- _TASK TO COMPLETE_:
Return every line in the entries below where the word "avec" shows up.

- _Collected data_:
Segment Open
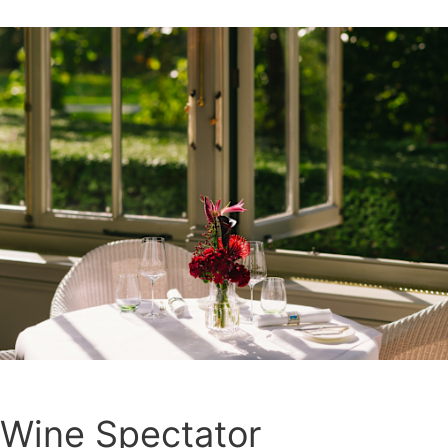
Wine Spectator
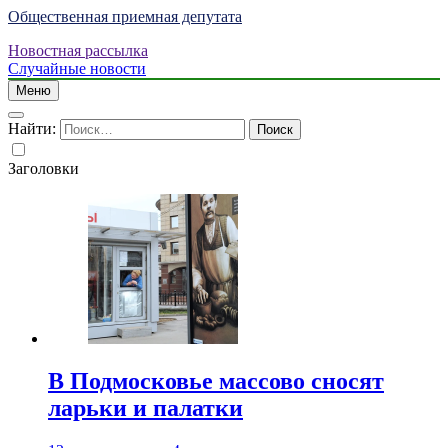
Общественная приемная депутата
Новостная рассылка
Случайные новости
Меню
Найти:
Заголовки
В Подмосковье массово сносят
ларьки и палатки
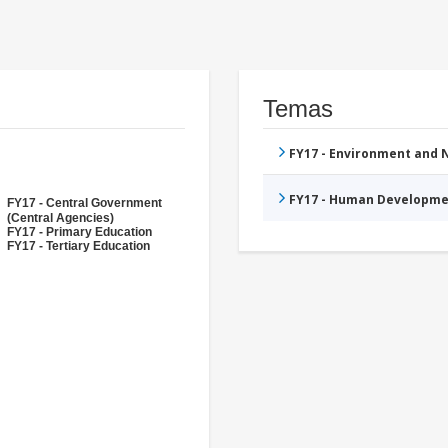
Temas
FY17 - Environment and
FY17 - Human Developme
FY17 - Central Government
(Central Agencies)
FY17 - Primary Education
FY17 - Tertiary Education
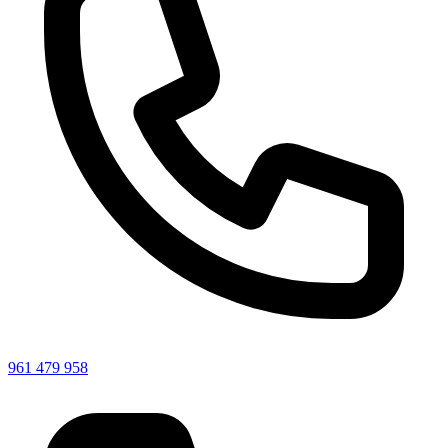
961 479 958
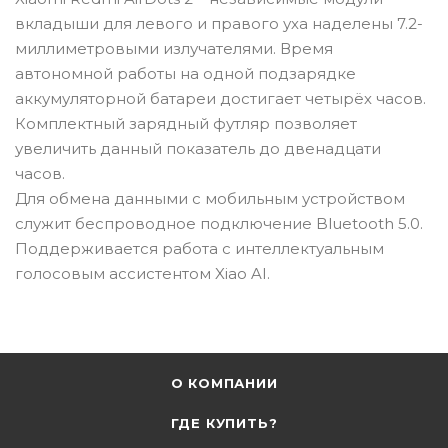
вкладыши для левого и правого уха наделены 7.2-
миллиметровыми излучателями. Время
автономной работы на одной подзарядке
аккумуляторной батареи достигает четырёх часов.
Комплектный зарядный футляр позволяет
увеличить данный показатель до двенадцати
часов.
Для обмена данными с мобильным устройством
служит беспроводное подключение Bluetooth 5.0.
Поддерживается работа с интеллектуальным
голосовым ассистентом Xiao AI.
О КОМПАНИИ
ГДЕ КУПИТЬ?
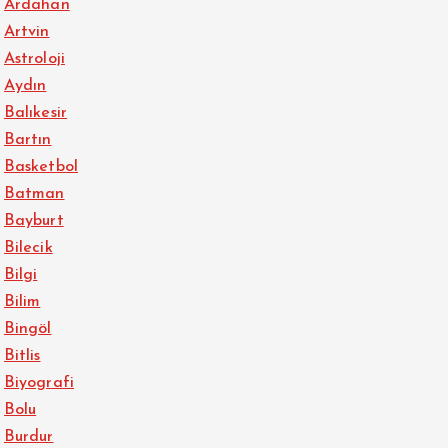
Ardahan
Artvin
Astroloji
Aydın
Balıkesir
Bartın
Basketbol
Batman
Bayburt
Bilecik
Bilgi
Bilim
Bingöl
Bitlis
Biyografi
Bolu
Burdur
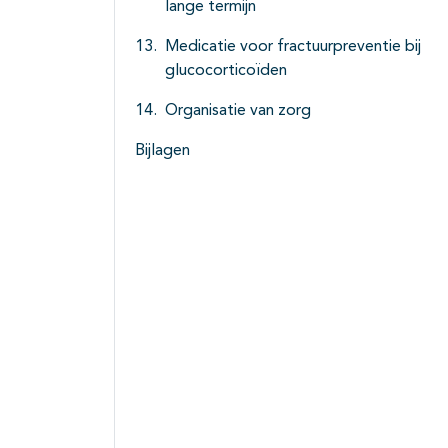
lange termijn
Medicatie voor fractuurpreventie bij
glucocorticoïden
Organisatie van zorg
Bijlagen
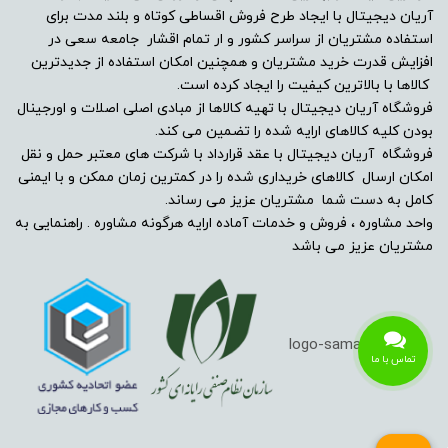
آریان دیجیتال با ایجاد طرح فروش اقساطی کوتاه و بلند مدت برای
استفاده مشتریان از سراسر کشور و ار تمام اقشار جامعه سعی در
افزایش قدرت خرید مشتریان و همچنین امکان استفاده از جدیدترین
کالاها با بالاترین کیفیت را ایجاد کرده است.
فروشگاه آریان دیجیتال با تهیه کالاها از مبادی اصلی اصلات و اورجینال
بودن کلیه کالاهای ارایه شده را تضمین می کند.
فروشگاه آریان دیجیتال با عقد قرارداد با شرکت های معتبر حمل و نقل
امکان ارسال کالاهای خریداری شده را در کمترین زمان ممکن و با ایمنی
کامل به دست شما مشتریان عزیز می رساند.
واحد مشاوره ، فروش و خدمات آماده ارایه هرگونه مشاوره . راهنمایی به
مشتریان عزیز می باشد
تماس با ما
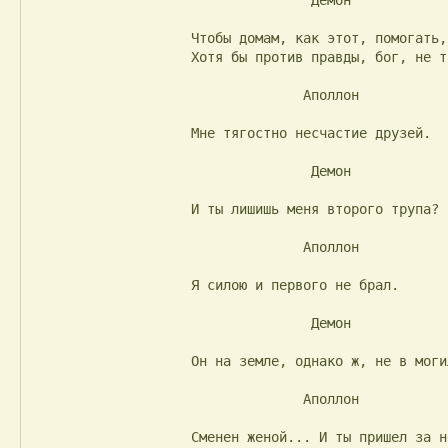
                                   Демон

                    Чтобы домам, как этот, помогать,

                    Хотя бы против правды, бог, не так ли?

                                  Аполлон

                    Мне тягостно несчастие друзей.

                                   Демон

                    И ты лишишь меня второго трупа?

                                  Аполлон

                    Я силою и первого не брал.

                                   Демон

                    Он на земле, однако ж, не в могиле.

                                  Аполлон

                    Сменен женой... И ты пришел за ней.
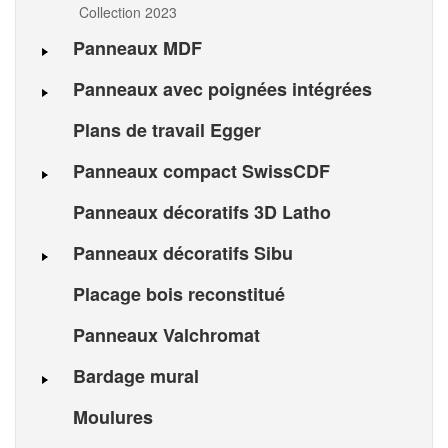
Collection 2023
Panneaux MDF
Panneaux avec poignées intégrées
Plans de travail Egger
Panneaux compact SwissCDF
Panneaux décoratifs 3D Latho
Panneaux décoratifs Sibu
Placage bois reconstitué
Panneaux Valchromat
Bardage mural
Moulures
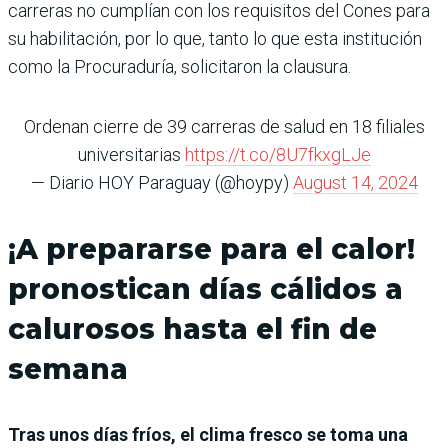
carreras no cumplían con los requisitos del Cones para
su habilitación, por lo que, tanto lo que esta institución
como la Procuraduría, solicitaron la clausura.
Ordenan cierre de 39 carreras de salud en 18 filiales
universitarias
https://t.co/8U7fkxgLJe
— Diario HOY Paraguay (@hoypy)
August 14, 2024
¡A prepararse para el calor!
pronostican días cálidos a
calurosos hasta el fin de
semana
Tras unos días fríos, el clima fresco se toma una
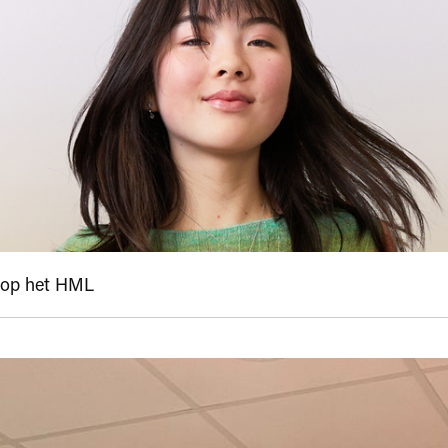
 op het HML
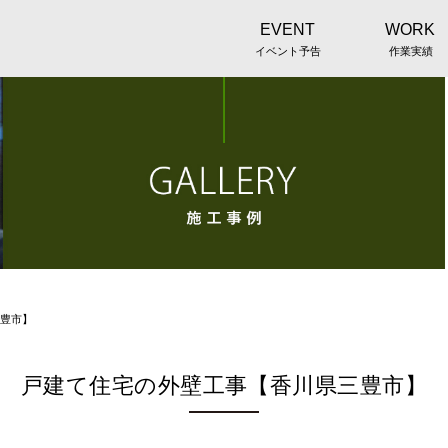
EVENT
WORK
イベント予告
作業実績
豊市】
戸建て住宅の外壁工事【香川県三豊市】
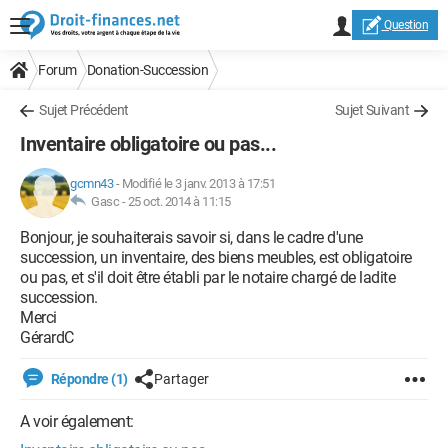
Question
Forum
Donation-Succession
Sujet Précédent
Sujet Suivant
Inventaire obligatoire ou pas...
gcmn43
-
Modifié le 3 janv. 2013 à 17:51
Gasc -
25 oct. 2014 à 11:15
Bonjour, je souhaiterais savoir si, dans le cadre d'une
succession, un inventaire, des biens meubles, est obligatoire
ou pas, et s'il doit être établi par le notaire chargé de ladite
succession.
Merci
GérardC
Répondre (1)
Partager
A voir également:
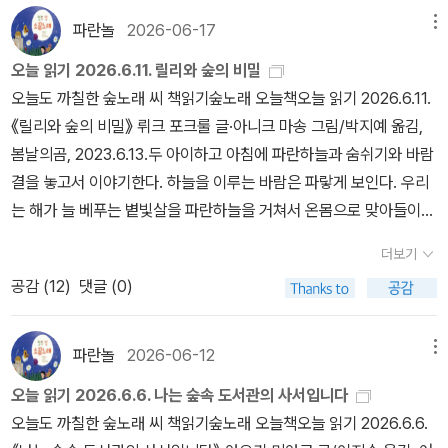
아파트.그곳을 읽고 가는펜선에 어린 느낌으로 '숲'에 '느낌'을 갖게 된
파란놀
2026-06-17
메뉴
큰아이. 한가지 불만이 있다면 이책에서 말하는 숲이 우리나라에 있
는 숲이 아니라는 점이다.
오늘 읽기 2026.6.11. 릴리와 숲의 비밀
오늘도 까칠한 숲노래 씨 책읽기숲노래 오늘책오늘 읽기 2026.6.11.
《릴리와 숲의 비밀》 뤼크 포크룰 글·아니크 마송 그림/박지예 옮김,
봄날의곰, 2023.6.13.두 아이하고 아침에 파란하늘과 숨쉬기와 바람
결을 놓고서 이야기한다. 하늘을 이루는 바람은 파랗게 보인다. 우리
는 해가 늘 베푸는 볕빛살을 파란하늘을 거쳐서 온몸으로 맞아들이기
에 파랗게 눈부신 길로 숨쉴 수 있다. 하늘이 파랑이요, 땅(들숲메)이
더보기
풀빛인 줄 제대로 가릴 줄 알아야, 숨결과 숨쉬기를 오롯이 품을 테지.
공감 (
12
)
댓글 (0)
이야기를 마치고서 바느질을 한다. 구멍난 바지를 기우는데 마당 끝
부터 뒤꼍 사이로 작은새가 배배배배 노래하면서 날갯짓한다. 큰아이
가 “쟤는 뱁새네요.” 하고 웃는다. 한참 지켜본다. 뱁새로구나. 작은몸
파란놀
2026-06-12
메뉴
에 길쭉한 꽁지이다. 낮볕을 느끼며 밥을 짓고서 빨래를 한다. 이불을
오늘 읽기 2026.6.6. 나는 숲속 도서관의 사서입니다
새로 내놓아 볕을 먹인다. 《릴리와 숲의 비밀》은 요즈막 같은 여름에
오늘도 까칠한 숲노래 씨 책읽기숲노래 오늘책오늘 읽기 2026.6.6.
곁에 두면서 새록새록 되새길 만하지 싶다. 가만 보면, 숲은 ‘수수께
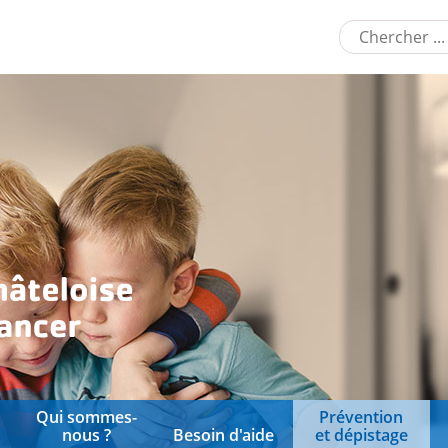
Qui sommes-
Prévention
nous ?
Besoin d'aide
et dépistage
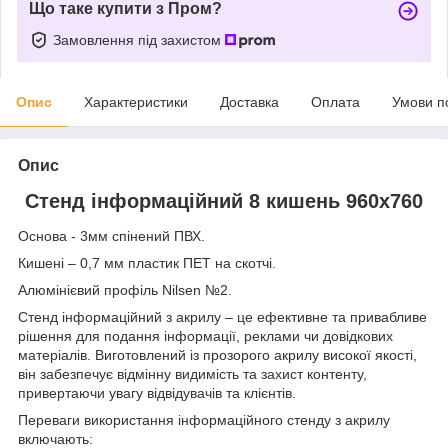
Що таке купити з Пром?
Замовлення під захистом
Опис
Характеристики
Доставка
Оплата
Умови п
Опис
Стенд інформаційний 8 кишень 960х760
Основа - 3мм спінений ПВХ.
Кишені – 0,7 мм пластик ПЕТ на скотчі.
Алюмінієвий профіль Nilsen №2.
Стенд інформаційний з акрилу – це ефективне та привабливе
рішення для подання інформації, реклами чи довідкових
матеріалів. Виготовлений із прозорого акрилу високої якості,
він забезпечує відмінну видимість та захист контенту,
привертаючи увагу відвідувачів та клієнтів.
Переваги використання інформаційного стенду з акрилу
включають:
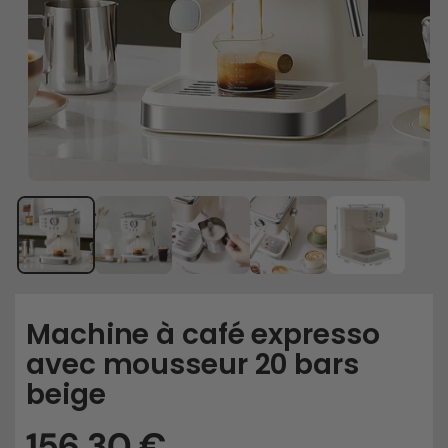
Machine à café expresso
avec mousseur 20 bars
beige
Segment Closed
- _RESPONSE AREA_:
Panneaux avec poignées intégrées
avec mousseur 20 bars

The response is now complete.